Keep chasing If you opt for a repair, keep calling to chase your customer ID and to get a confirmed repair date as soon as possible– don’t let Whirlpool off the hook.
Opt out If you want to make sure don’t receive any future marketing communications from Whirlpool you should ask to opt out from marketing calls when you contact Whirlpool.
I have a Whirlpool dryer and don’t know if it’s affected, what should I do?
- We don’t have a record of all the models that need modification. Find out more about those we do know about on our list of 113 of the 127 affected Whirlpool, Creda and Indesit models that we know of.
- You can call Whirlpool on 0800 151 0905 to find out if your dryer needs modification.
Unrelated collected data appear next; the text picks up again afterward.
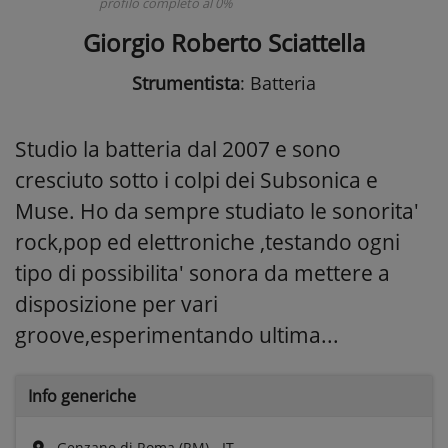
profilo completo al 0%
Giorgio Roberto Sciattella
Strumentista
: Batteria
Studio la batteria dal 2007 e sono
cresciuto sotto i colpi dei Subsonica e
Muse. Ho da sempre studiato le sonorita'
rock,pop ed elettroniche ,testando ogni
tipo di possibilita' sonora da mettere a
disposizione per vari
groove,esperimentando ultima...
Info generiche
Genzano di Roma (RM) - IT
- You can also go to the Hotpoint or Indesit websites where you can input your model number and if your model is affected, you can then register for it to be serviced and modified. Creda dryers can also be checked on the Hotpoint site.
When we asked Whirlpool to comments on our findings, it said: ‘The safety of our customers is our number one priority. We are committed to doing everything we can to ensure that the modification programme is being carried out in a safe and timely manner. The scale of this modification programme is considerable and we’re continually looking into alternative options which will allow us to progress the programme at a faster pace. As a result we continue to recruit extra engineers and call centre staff to speed up the modification programme.’
The failings highlight major issues with the current product safety regulations. Which? has submitted this evidence to the Government’s new steering group, established following Lynn Faulds Wood’s review.
We are asking it to review the Whirlpool case, look at how existing law applies in these situations and make practical recommendations to improve the product recall system within the next month.